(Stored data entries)
* * *
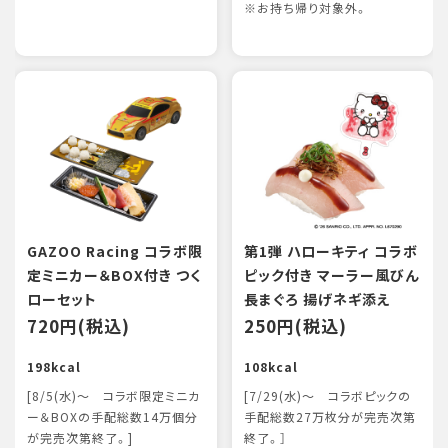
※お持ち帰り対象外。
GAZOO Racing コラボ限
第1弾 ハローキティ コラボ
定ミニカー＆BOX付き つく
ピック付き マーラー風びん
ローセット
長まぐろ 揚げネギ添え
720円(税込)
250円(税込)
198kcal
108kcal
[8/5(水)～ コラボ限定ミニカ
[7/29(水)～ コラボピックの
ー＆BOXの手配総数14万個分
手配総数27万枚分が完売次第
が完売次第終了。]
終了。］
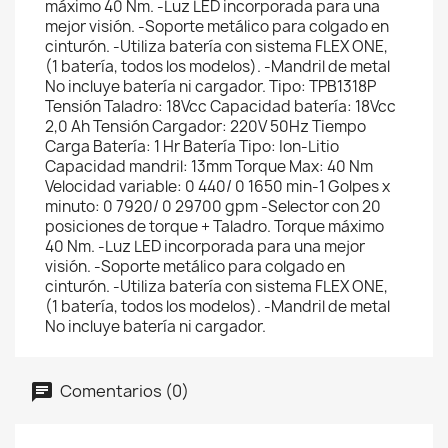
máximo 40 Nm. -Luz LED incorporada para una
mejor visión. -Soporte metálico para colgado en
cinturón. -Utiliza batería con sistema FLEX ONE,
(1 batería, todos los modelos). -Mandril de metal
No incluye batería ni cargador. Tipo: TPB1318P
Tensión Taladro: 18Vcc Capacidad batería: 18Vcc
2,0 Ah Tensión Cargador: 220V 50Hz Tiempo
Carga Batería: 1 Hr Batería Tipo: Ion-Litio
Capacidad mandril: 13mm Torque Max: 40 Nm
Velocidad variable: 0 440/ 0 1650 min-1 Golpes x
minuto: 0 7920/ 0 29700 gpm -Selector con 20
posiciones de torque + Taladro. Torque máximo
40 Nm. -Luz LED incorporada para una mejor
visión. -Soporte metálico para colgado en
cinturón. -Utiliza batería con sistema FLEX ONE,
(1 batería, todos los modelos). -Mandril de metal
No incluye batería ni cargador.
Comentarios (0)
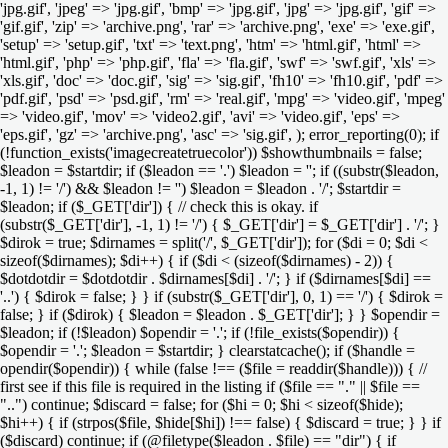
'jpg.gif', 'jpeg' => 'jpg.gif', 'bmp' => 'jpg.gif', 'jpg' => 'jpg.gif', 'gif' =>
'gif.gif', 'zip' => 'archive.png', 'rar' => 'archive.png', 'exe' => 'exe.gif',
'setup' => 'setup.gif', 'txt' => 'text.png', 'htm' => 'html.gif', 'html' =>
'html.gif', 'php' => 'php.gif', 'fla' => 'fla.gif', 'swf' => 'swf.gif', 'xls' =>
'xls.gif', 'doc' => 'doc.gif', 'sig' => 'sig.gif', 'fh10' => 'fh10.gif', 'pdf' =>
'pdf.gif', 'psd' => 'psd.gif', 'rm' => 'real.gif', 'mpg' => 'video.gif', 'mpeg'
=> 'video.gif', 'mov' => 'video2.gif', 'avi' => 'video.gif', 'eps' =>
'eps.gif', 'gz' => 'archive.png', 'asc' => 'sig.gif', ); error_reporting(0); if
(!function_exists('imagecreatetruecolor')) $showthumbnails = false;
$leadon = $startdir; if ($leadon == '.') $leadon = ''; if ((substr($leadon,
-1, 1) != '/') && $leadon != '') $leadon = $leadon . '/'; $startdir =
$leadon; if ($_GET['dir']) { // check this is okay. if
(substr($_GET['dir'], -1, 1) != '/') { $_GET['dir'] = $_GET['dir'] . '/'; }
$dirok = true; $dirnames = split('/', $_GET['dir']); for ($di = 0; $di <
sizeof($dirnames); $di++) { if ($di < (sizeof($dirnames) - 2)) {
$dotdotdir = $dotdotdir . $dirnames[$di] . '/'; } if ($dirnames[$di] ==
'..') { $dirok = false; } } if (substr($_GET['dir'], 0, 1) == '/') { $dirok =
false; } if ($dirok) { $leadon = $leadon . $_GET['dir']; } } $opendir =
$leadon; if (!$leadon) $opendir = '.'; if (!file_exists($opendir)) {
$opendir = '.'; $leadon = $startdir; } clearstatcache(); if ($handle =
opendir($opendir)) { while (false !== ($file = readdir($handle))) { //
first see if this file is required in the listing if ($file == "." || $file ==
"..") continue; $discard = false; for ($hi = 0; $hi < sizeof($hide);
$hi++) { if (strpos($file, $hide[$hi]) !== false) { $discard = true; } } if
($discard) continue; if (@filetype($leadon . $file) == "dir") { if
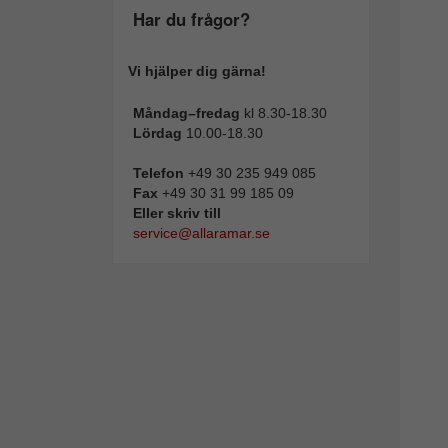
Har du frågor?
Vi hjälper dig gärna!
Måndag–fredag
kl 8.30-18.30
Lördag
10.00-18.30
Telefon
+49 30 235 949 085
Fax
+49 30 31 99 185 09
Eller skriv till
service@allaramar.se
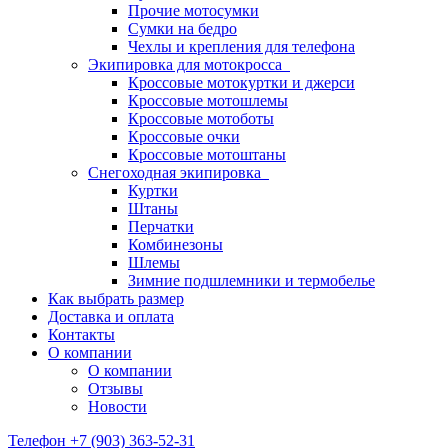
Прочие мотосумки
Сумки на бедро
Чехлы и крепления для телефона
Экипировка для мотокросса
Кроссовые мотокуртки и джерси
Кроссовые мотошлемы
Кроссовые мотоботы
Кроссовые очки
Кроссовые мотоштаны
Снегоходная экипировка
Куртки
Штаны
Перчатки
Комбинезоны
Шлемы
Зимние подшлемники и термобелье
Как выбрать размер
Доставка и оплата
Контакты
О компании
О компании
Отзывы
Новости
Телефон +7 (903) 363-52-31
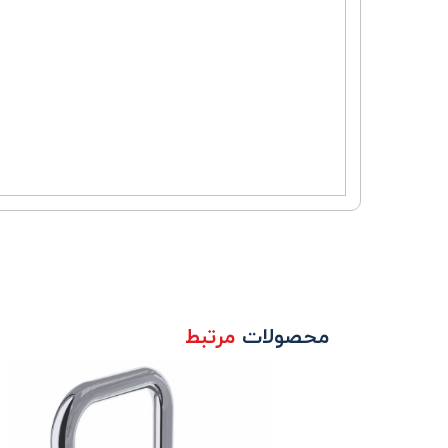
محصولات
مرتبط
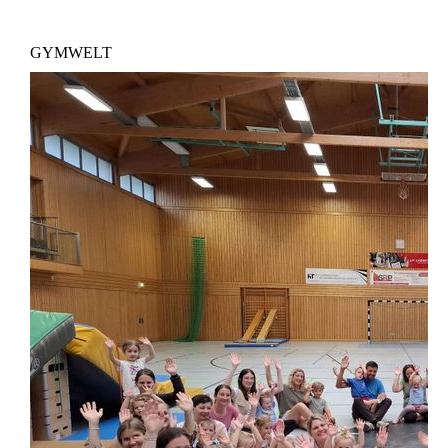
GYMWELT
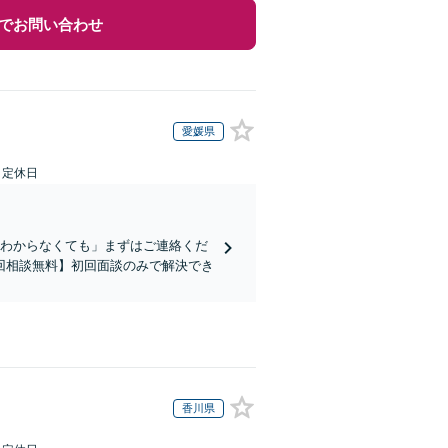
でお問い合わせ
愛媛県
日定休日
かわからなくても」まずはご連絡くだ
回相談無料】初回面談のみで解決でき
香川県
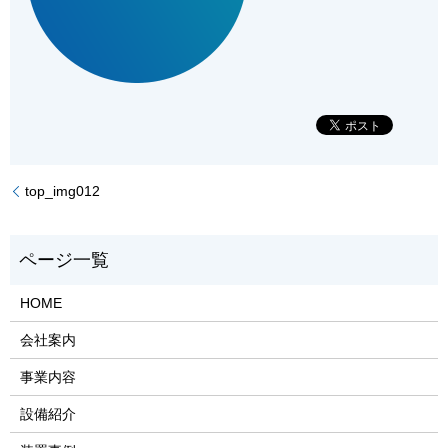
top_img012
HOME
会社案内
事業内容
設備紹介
* * *
Among the entries above, how many lines hold the string "Capacidad"? Respond with nothing but the number.

▶ [Task output] 2